Ayrıca büyük marketlerin yaygınlaşmasıyla kentliler artık kendi gıdalarını üretmekten vazgeçip, ticari
pazarlara yönlendirilmişlerdir. Bunun
sonucunda kentsel tarım bir gereksinim olarak kent sakinleri tarafından
uygulanmaktansa, rekreatif faaliyetler
şeklinde devam ettirilmiştir. Büyük
şehir parkları değişik tarımsal özelliklerle dönemin plancıları tarafından
tasarlanmıştır.
1893 yılında yaşanan ekonomik kriz
sonrası ortaya çıkan işsizlik ve yoksulluk, kentsel tarımın ekonomik yönlerini ön plana çıkarmıştır. Örneğin
1894 yılında Detroit belediye başkanı
Hazen S. Pingree tarafından uygulanan boş arazi değerlendirme
programı
kapsamında
“Potato
Patches” adlı kent bahçeleri şehir içi
alanlarda yer almıştır. İki yıl içerisinde
Detroit’ta yaşayan halkın yarısı çeşitli
büyüklükte ve genellikle kent çeperlerinde bulunan kent bahçelerinde
kendileri için gıda üretmeye başlamışlardır. Detroit tecrübesi hızlı bir
şekilde yayılarak diğer şehirlerde de
uygulamaya geçmiş, Philadelphia
halkı tarımdan gelen üretim fazlasını
pazarlara taşıma amacıyla “Vacant Lot
Cultivation Association” adlı bir tarım
derneği oluşturmuşlardır. 1898 yılında
46 kentli dergisi
“New York Association for Improving
the Condition of the Poor” tarafından
yayınlanan raporda söz konusu faaliyetlerin ABD’nin 19 şehrinde uygulandığı bildirilmiştir (Lawson, 2005).
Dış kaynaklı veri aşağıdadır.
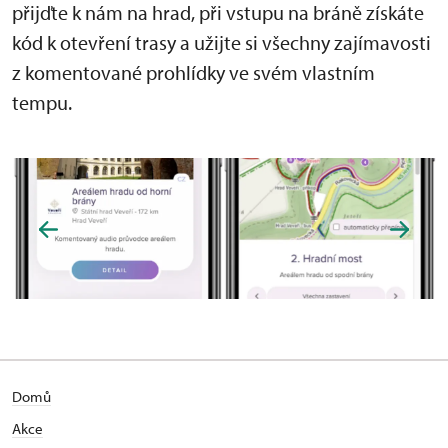
přijďte k nám na hrad, při vstupu na bráně získáte
kód k otevření trasy a užijte si všechny zajímavosti
z komentované prohlídky ve svém vlastním
tempu.
Domů
Akce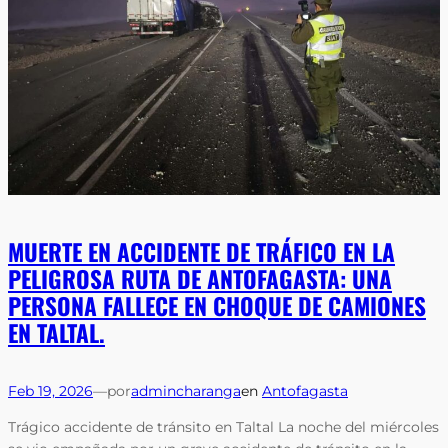
MUERTE EN ACCIDENTE DE TRÁFICO EN LA
PELIGROSA RUTA DE ANTOFAGASTA: UNA
PERSONA FALLECE EN CHOQUE DE CAMIONES
EN TALTAL.
Feb 19, 2026
—
por
admincharanga
en
Antofagasta
Trágico accidente de tránsito en Taltal La noche del miércoles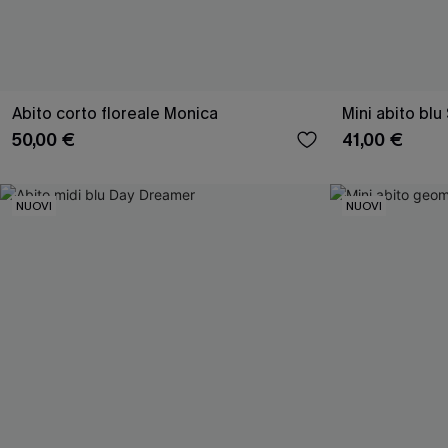
Abito corto floreale Monica
Mini abito bl
50,00 €
41,00 €
NUOVI
NUOVI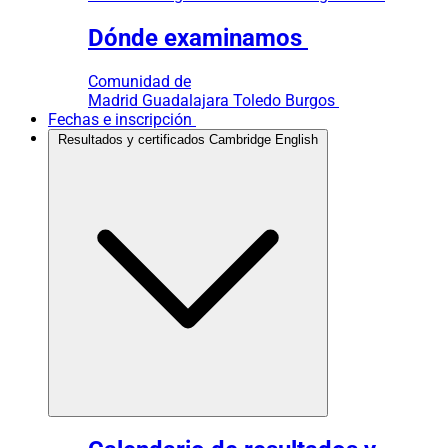
Dónde examinamos
Comunidad de
Madrid
Guadalajara
Toledo
Burgos
Fechas e inscripción
Resultados y certificados Cambridge English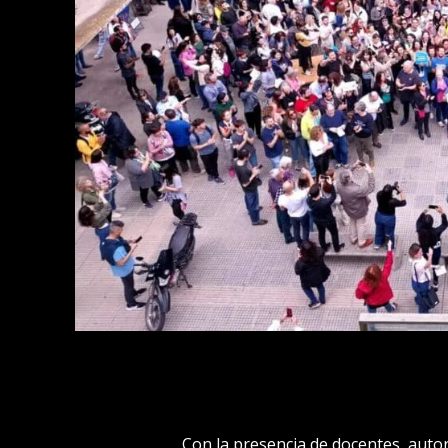
Con la presencia de docentes, autor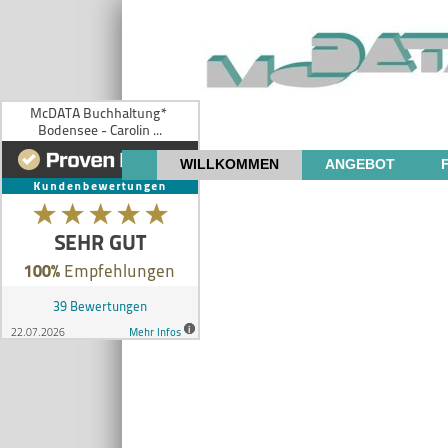
WILLKOMMEN
ANGEBOT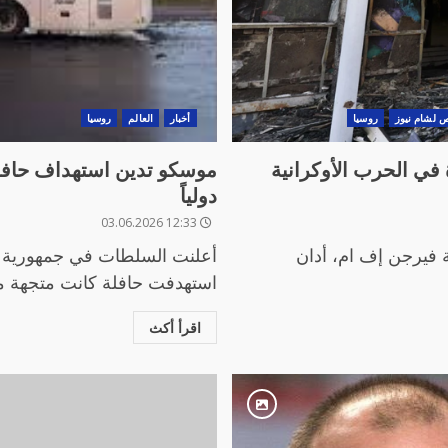
 لشام نيوز
روسيا
أخبار
العالم
روسيا
في الحرب الأوكرانية
موسكو تدين استهداف حافلة 
دولياً
12:33 03.06.2026
 فيرجن إف ام، أدان
أعلنت السلطات في جمهورية دو
استهدفت حافلة كانت متجهة م
اقرأ أكث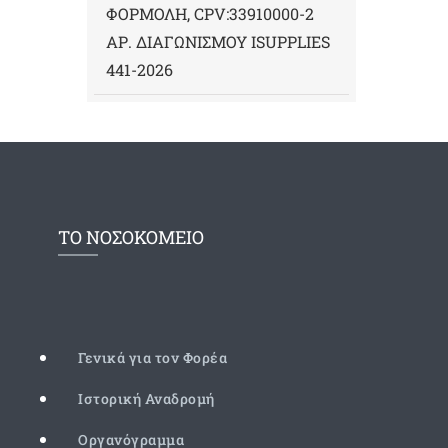
ΦΟΡΜΟΛΗ, CPV:33910000-2
ΑΡ. ΔΙΑΓΩΝΙΣΜΟΥ ΙSUPPLIES
441-2026
ΤΟ ΝΟΣΟΚΟΜΕΙΟ
Γενικά για τον Φορέα
Ιστορική Αναδρομή
Οργανόγραμμα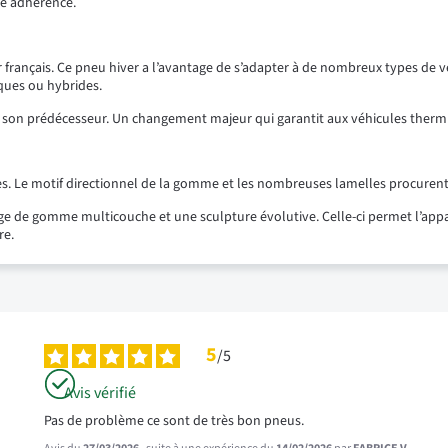
nte adhérence.
français. Ce pneu hiver a l’avantage de s’adapter à de nombreux types de véh
iques ou hybrides.
à son prédécesseur. Un changement majeur qui garantit aux véhicules therm
es. Le motif directionnel de la gomme et les nombreuses lamelles procurent
ge de gomme multicouche et une sculpture évolutive. Celle-ci permet l’appar
re.
5
/
5
Avis vérifié
Pas de problème ce sont de très bon pneus.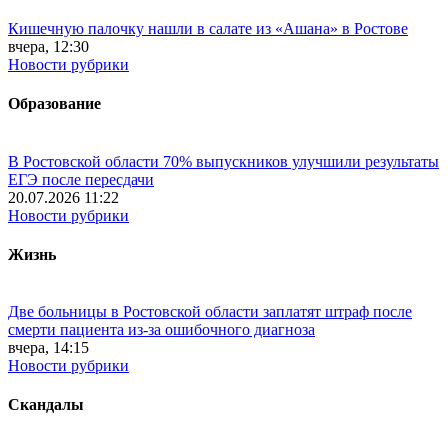
Кишечную палочку нашли в салате из «Ашана» в Ростове
вчера, 12:30
Новости рубрики
Образование
В Ростовской области 70% выпускников улучшили результаты
ЕГЭ после пересдачи
20.07.2026 11:22
Новости рубрики
Жизнь
Две больницы в Ростовской области заплатят штраф после
смерти пациента из-за ошибочного диагноза
вчера, 14:15
Новости рубрики
Скандалы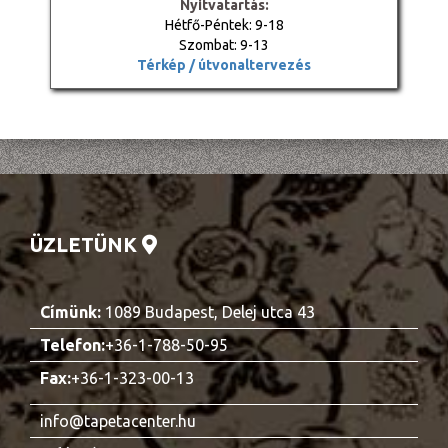
Nyitvatartás:
Hétfő-Péntek: 9-18
Szombat: 9-13
Térkép / útvonaltervezés
ÜZLETÜNK
Címünk:
1089 Budapest, Delej utca 43
Telefon:
+36-1-788-50-95
Fax:
+36-1-323-00-13
info@tapetacenter.hu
Ayrıca bu çalışmalar, kent tarımını
dünya savaşları ve “Büyük Bunalım”
sırasında harekete geçirmek için
halk arasında temel oluşturmuştur
(Hodgson ve diğerleri, 2011).
Birinci ve ikinci dünya savaşları süresince yaşanan gıda kıtlığına karşı ve
ayrıca Amerika halkına moral desteği
vermek üzere hükümetin kentsel
ve kırsal alanlarda tarımı desteklemesi sonucu “savaş bahçeleri” veya
“savunmak için gıda bahçeleri” olarak
da bilinen “zafer bahçeleri” ilk kez
ortaya çıkmıştır (Vitiello ve diğerleri,
2011). 1930’lı yıllarda “zafer bahçeleri” ve “bunalım bahçeleri”, Büyük
Bunalım döneminde devletin uyguladığı en kapsamlı kentsel tarım çalışmaları olarak nitelendirilen kurtarma
programlarının bir parçası olmuştur.
1943 yılında özel bahçeler, çatılar,
kent parkları ve boş arazi dahil olmak
üzere, ülke çapında 20 milyonun
üzeri kent bahçesi oluşturulmuştur.
Bu sayıda kent bahçesi 9-10 milyon
tona yakın, ülkenin yıllık sebze ve
meyve üretiminin % 41’i kadar sebze
ve meyve üretmiştir (Reinhardt,
t.y.). Belirli sayıda “zafer bahçesi”
bugün hala korunmaktadır. Örneğin
“Boston’s Fenway Victory Gardens”
olarak bilinen ve geçmişte 2 bin
500 aile tarafından kullanılan bahçe,
bugün 500 parsellik bir kent bahçesi
olarak yüksek kesime hizmet vermektedir (Kaufman ve Bailkey, 2000).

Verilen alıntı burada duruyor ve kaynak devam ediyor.